TRY IT:
Line filter on the word "Gümüş": copy each matching line from the entries.
'''
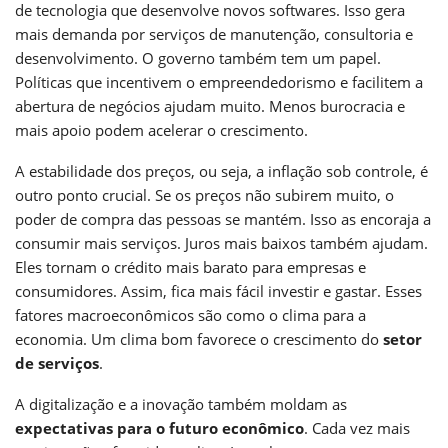
de tecnologia que desenvolve novos softwares. Isso gera
mais demanda por serviços de manutenção, consultoria e
desenvolvimento. O governo também tem um papel.
Políticas que incentivem o empreendedorismo e facilitem a
abertura de negócios ajudam muito. Menos burocracia e
mais apoio podem acelerar o crescimento.
A estabilidade dos preços, ou seja, a inflação sob controle, é
outro ponto crucial. Se os preços não subirem muito, o
poder de compra das pessoas se mantém. Isso as encoraja a
consumir mais serviços. Juros mais baixos também ajudam.
Eles tornam o crédito mais barato para empresas e
consumidores. Assim, fica mais fácil investir e gastar. Esses
fatores macroeconômicos são como o clima para a
economia. Um clima bom favorece o crescimento do
setor
de serviços
.
A digitalização e a inovação também moldam as
expectativas para o futuro econômico
. Cada vez mais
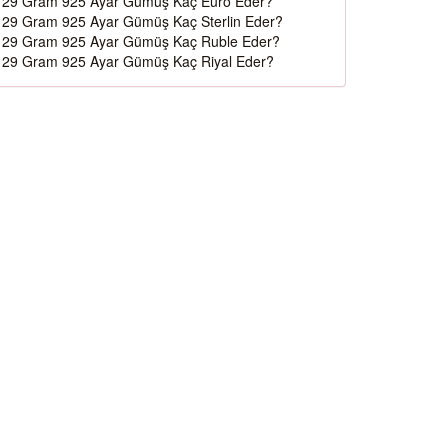
29 Gram 925 Ayar Gümüş Kaç Euro Eder?
29 Gram 925 Ayar Gümüş Kaç Sterlin Eder?
29 Gram 925 Ayar Gümüş Kaç Ruble Eder?
29 Gram 925 Ayar Gümüş Kaç Riyal Eder?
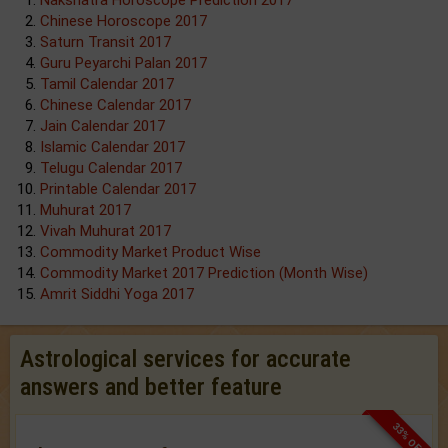
Nakshatra Horoscope Prediction 2017
Chinese Horoscope 2017
Saturn Transit 2017
Guru Peyarchi Palan 2017
Tamil Calendar 2017
Chinese Calendar 2017
Jain Calendar 2017
Islamic Calendar 2017
Telugu Calendar 2017
Printable Calendar 2017
Muhurat 2017
Vivah Muhurat 2017
Commodity Market Product Wise
Commodity Market 2017 Prediction (Month Wise)
Amrit Siddhi Yoga 2017
Astrological services for accurate
answers and better feature
33% OFF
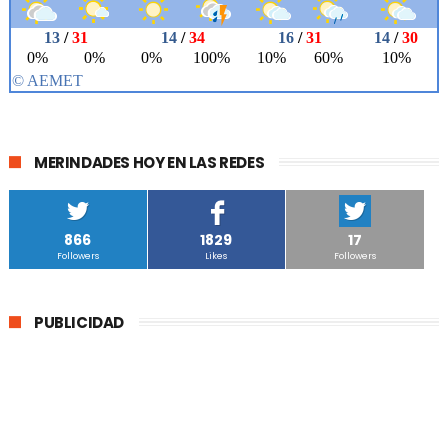
MERINDADES HOY EN LAS REDES
866
1829
17
Followers
Likes
Followers
PUBLICIDAD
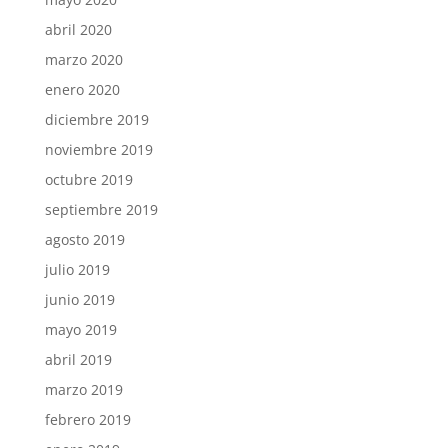
abril 2020
marzo 2020
enero 2020
diciembre 2019
noviembre 2019
octubre 2019
septiembre 2019
agosto 2019
julio 2019
junio 2019
mayo 2019
abril 2019
marzo 2019
febrero 2019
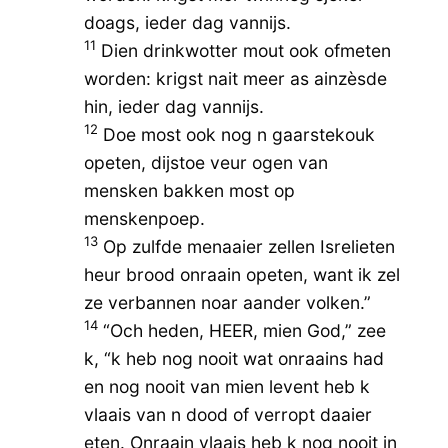
doags, ieder dag vannijs.
11
Dien drinkwotter mout ook ofmeten
worden: krigst nait meer as ainzèsde
hin, ieder dag vannijs.
12
Doe most ook nog n gaarstekouk
opeten, dijstoe veur ogen van
mensken bakken most op
menskenpoep.
13
Op zulfde menaaier zellen Isrelieten
heur brood onraain opeten, want ik zel
ze verbannen noar aander volken.”
14
“Och heden, HEER, mien God,” zee
k, “k heb nog nooit wat onraains had
en nog nooit van mien levent heb k
vlaais van n dood of verropt daaier
eten. Onraain vlaais heb k nog nooit in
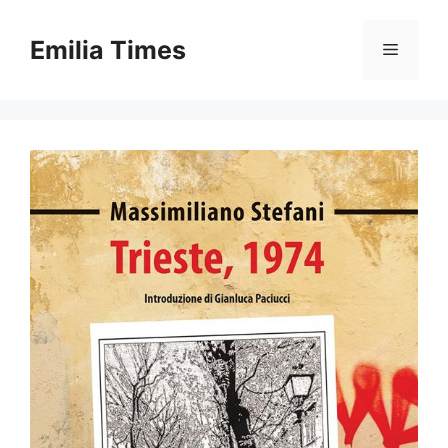
Skip
to
Emilia Times
Menu
content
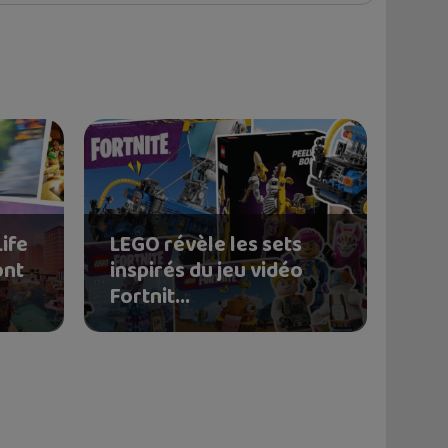
Life
LEGO révèle les sets
ont
inspirés du jeu vidéo
Fortnit...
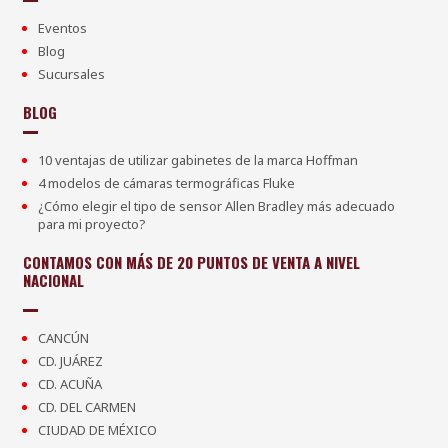
Eventos
Blog
Sucursales
BLOG
10 ventajas de utilizar gabinetes de la marca Hoffman
4 modelos de cámaras termográficas Fluke
¿Cómo elegir el tipo de sensor Allen Bradley más adecuado
para mi proyecto?
CONTAMOS CON MÁS DE 20 PUNTOS DE VENTA A NIVEL
NACIONAL
CANCÚN
CD. JUÁREZ
CD. ACUÑA
CD. DEL CARMEN
CIUDAD DE MÉXICO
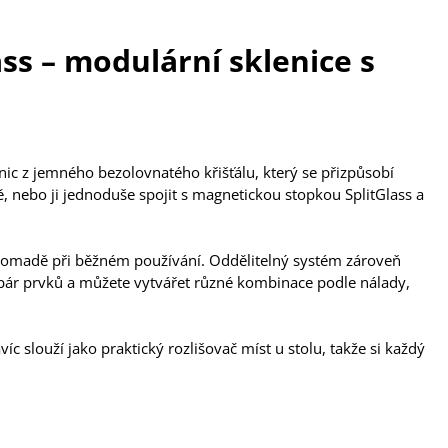
ss – modulární sklenice s
nic z jemného bezolovnatého křišťálu, který se přizpůsobí
ě, nebo ji jednoduše spojit s magnetickou stopkou SplitGlass a
romadě při běžném používání. Oddělitelný systém zároveň
í pár prvků a můžete vytvářet různé kombinace podle nálady,
íc slouží jako praktický rozlišovač míst u stolu, takže si každý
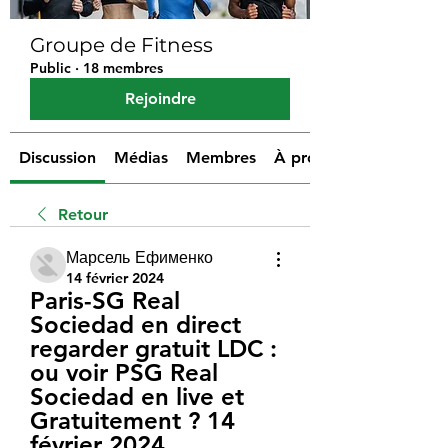
Groupe de Fitness
Public
·
18 membres
Rejoindre
Discussion
Médias
Membres
À propos
Retour
Марсель Ефименко
14 février 2024
Paris-SG Real 
Sociedad en direct 
regarder gratuit LDC : 
ou voir PSG Real 
Sociedad en live et 
Gratuitement ? 14 
février 2024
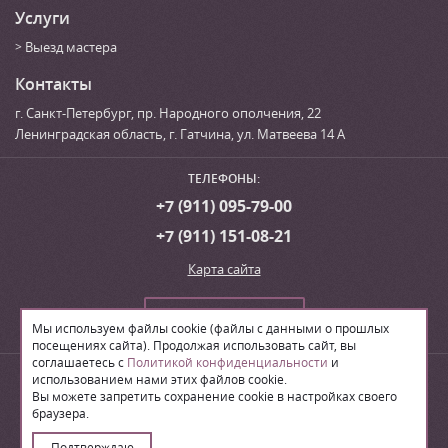
Услуги
Выезд мастера
Контакты
г. Санкт-Петербург
,
пр. Народного ополчения, 22
Ленинградская область, г. Гатчина
,
ул. Матвеева 14 А
ТЕЛЕФОНЫ:
+7 (911) 095-79-00
+7 (911) 151-08-21
Карта сайта
Сделать заказ
Мы используем файлы cookie (файлы с данными о прошлых
посещениях сайта). Продолжая использовать сайт, вы
соглашаетесь с
Политикой конфиденциальности
и
© 2026
Производственная компания «ЛВН»
использованием нами этих файлов cookie.
Вы можете запретить сохранение cookie в настройках своего
браузера.
Поделиться:
Подтверждаю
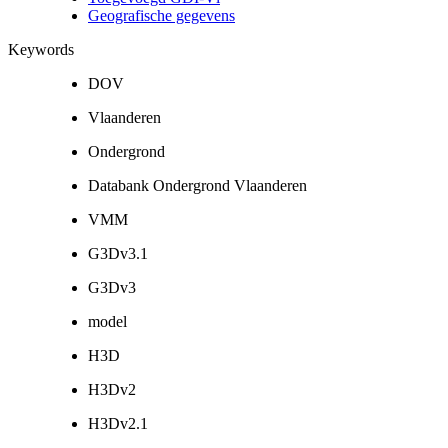
Geografische gegevens
Keywords
DOV
Vlaanderen
Ondergrond
Databank Ondergrond Vlaanderen
VMM
G3Dv3.1
G3Dv3
model
H3D
H3Dv2
H3Dv2.1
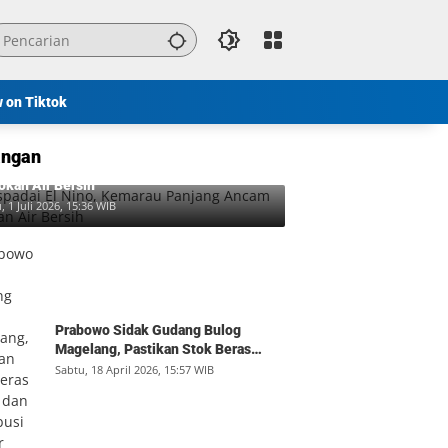
w on Tiktok
ngan
padai El Nino, Kemarau Panjang Ancam
okan Air Bersih
, 1 Juli 2026, 15:36 WIB
Prabowo Sidak Gudang Bulog
Magelang, Pastikan Stok Beras
Aman dan Distribusi Lancar
Sabtu, 18 April 2026, 15:57 WIB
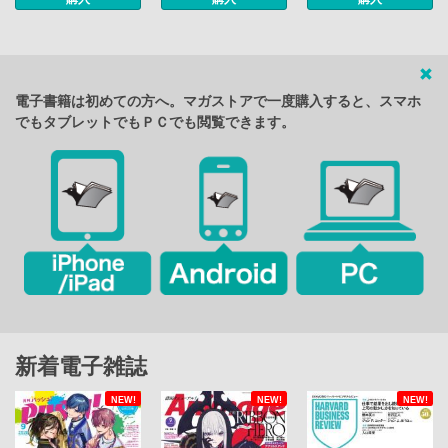
電子書籍は初めての方へ。マガストアで一度購入すると、スマホ
でもタブレットでもＰＣでも閲覧できます。
新着電子雑誌
NEW!
NEW!
NEW!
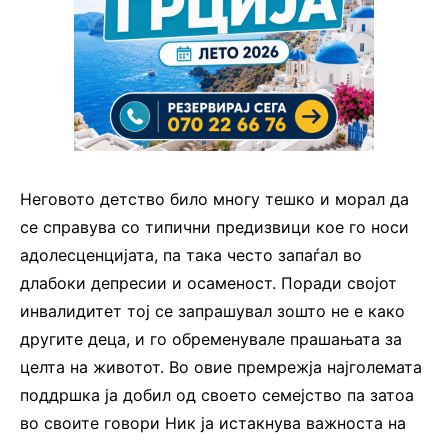
Неговото детство било многу тешко и морал да
се справува со типични предизвици кое го носи
адолесценцијата, па така често запаѓал во
длабоки депресии и осаменост. Поради својот
инвалидитет тој се запрашувал зошто не е како
другите деца, и го обременувале прашањата за
целта на животот. Во овие премрежја најголемата
поддршка ја добил од своето семејство па затоа
во своите говори Ник ја истакнува важноста на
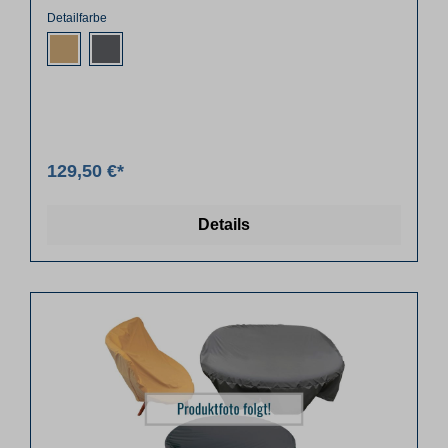
Detailfarbe
129,50 €*
Details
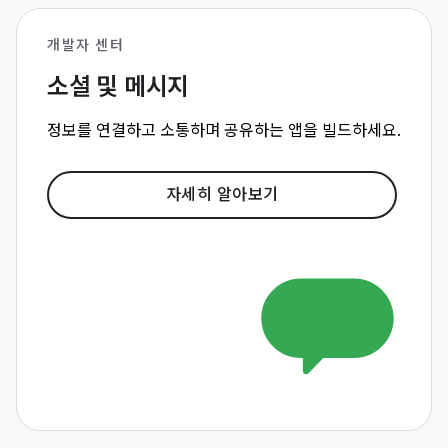
개발자 센터
소셜 및 메시지
정보를 연결하고 소통하며 공유하는 앱을 빌드하세요.
자세히 알아보기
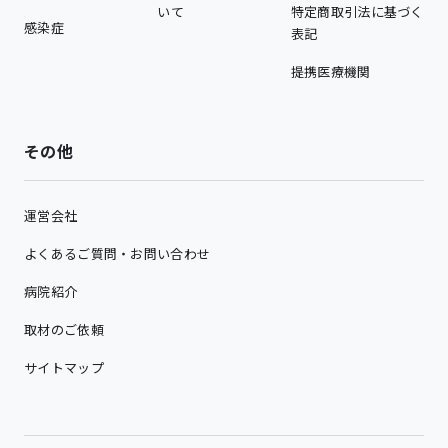
いて
特定商取引法に基づく
感染症
表記
提携医療機関
その他
運営会社
よくあるご質問・お問い合わせ
病院紹介
取材のご依頼
サイトマップ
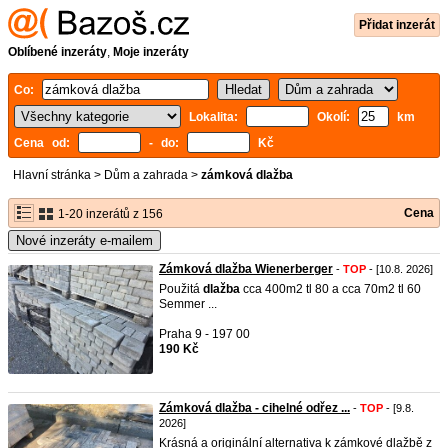
Přidat inzerát
Oblíbené inzeráty
,
Moje inzeráty
Co:
Lokalita:
Okolí:
km
Cena od:
- do:
Kč
Hlavní stránka
>
Dům a zahrada
>
zámková dlažba
Cena
1-20 inzerátů z 156
Nové inzeráty e-mailem
Zámková dlažba Wienerberger
-
TOP
- [10.8. 2026]
Použitá
dlažba
cca 400m2 tl 80 a cca 70m2 tl 60
Semmer ...
Praha 9 - 197 00
190 Kč
Zámková dlažba - cihelné odřez ...
-
TOP
- [9.8.
2026]
Krásná a originální alternativa k zámkové dlažbě z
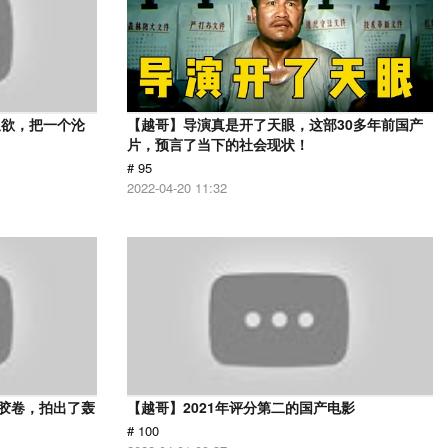
又欲，把一个沦
【越哥】导演真是开了天眼，这部30多年前国产
片，预言了当下的社会现状！
# 95
2022-04-20 11:32
用胶卷，拍出了轰
【越哥】2021年评分第二的国产电影
# 100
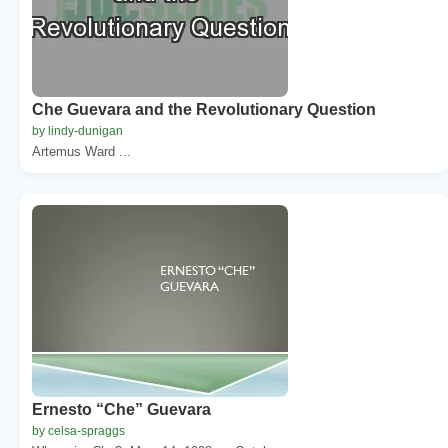
Che Guevara and the Revolutionary Question
by lindy-dunigan
Artemus Ward ...
Ernesto “Che” Guevara
by celsa-spraggs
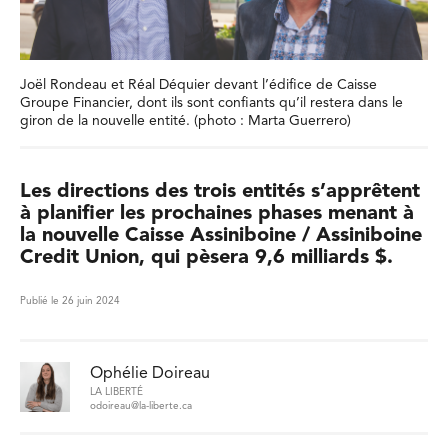
Joël Rondeau et Réal Déquier devant l’édifice de Caisse
Groupe Financier, dont ils sont confiants qu’il restera dans le
giron de la nouvelle entité. (photo : Marta Guerrero)
Les directions des trois entités s’apprêtent
à planifier les prochaines phases menant à
la nouvelle Caisse Assiniboine / Assiniboine
Credit Union, qui pèsera 9,6 milliards $.
Publié le 26 juin 2024
Ophélie Doireau
LA LIBERTÉ
odoireau@la-liberte.ca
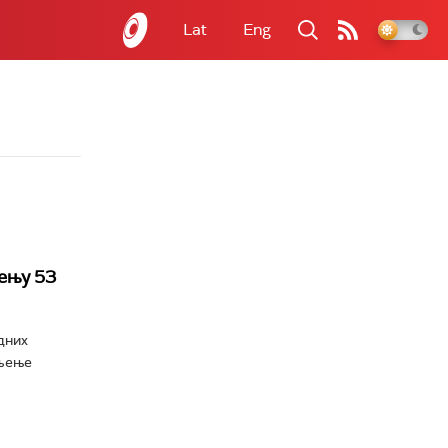
Lat
Eng
ењу 53
дних
ељење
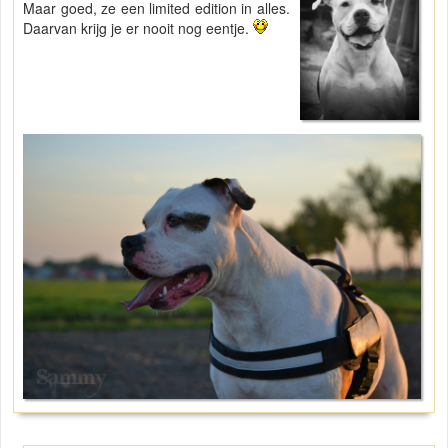
Maar goed, ze een limited edition in alles.
Daarvan krijg je er nooit nog eentje.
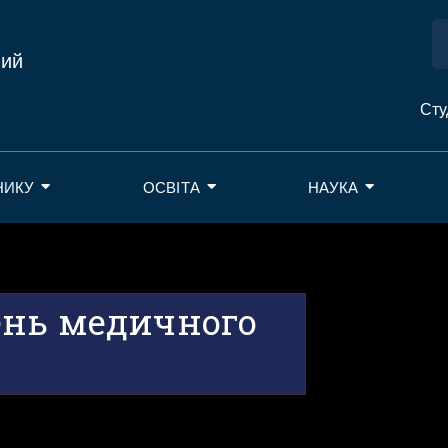
ний
Сту
НИКУ
ОСВІТА
НАУКА
ень медичного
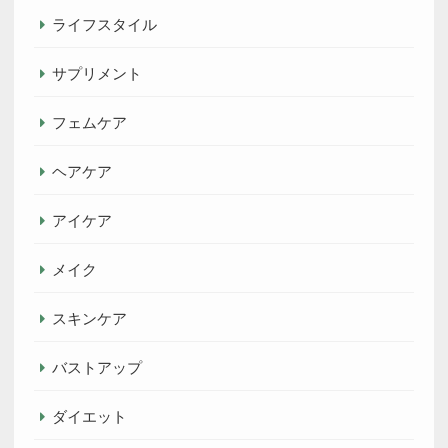
ライフスタイル
サプリメント
フェムケア
ヘアケア
アイケア
メイク
スキンケア
バストアップ
ダイエット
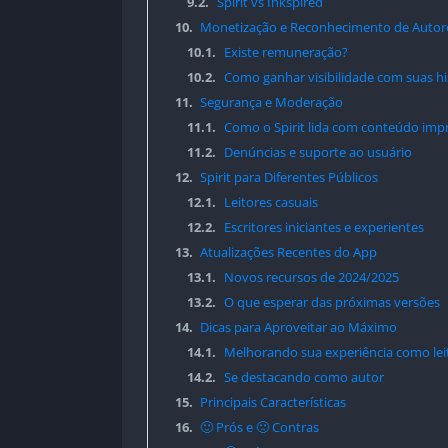
9.2.
Spirit vs Inkspired
10.
Monetização e Reconhecimento de Autor
10.1.
Existe remuneração?
10.2.
Como ganhar visibilidade com suas hi
11.
Segurança e Moderação
11.1.
Como o Spirit lida com conteúdo imp
11.2.
Denúncias e suporte ao usuário
12.
Spirit para Diferentes Públicos
12.1.
Leitores casuais
12.2.
Escritores iniciantes e experientes
13.
Atualizações Recentes do App
13.1.
Novos recursos de 2024/2025
13.2.
O que esperar das próximas versões
14.
Dicas para Aproveitar ao Máximo
14.1.
Melhorando sua experiência como lei
14.2.
Se destacando como autor
15.
Principais Características
16.
🙂 Prós e 🙁 Contras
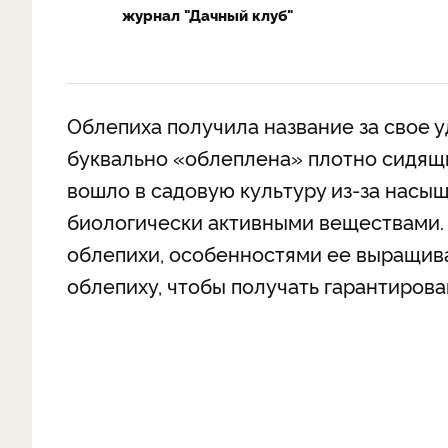
журнал "Дачный клуб"
Облепиха получила название за свое 
буквально «облеплена» плотно сидящи
вошло в садовую культуру из-за насыщ
биологически активными веществами.
облепихи, особенностями ее выращива
облепиху, чтобы получать гарантиров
'''
EXPECTED OUTPUT:
29 Gram 925 Ayar Gümüş Kaç Euro Eder?
29 Gram 925 Ayar Gümüş Kaç Sterlin Eder?
29 Gram 925 Ayar Gümüş Kaç Ruble Eder?
29 Gram 925 Ayar Gümüş Kaç Riyal Eder?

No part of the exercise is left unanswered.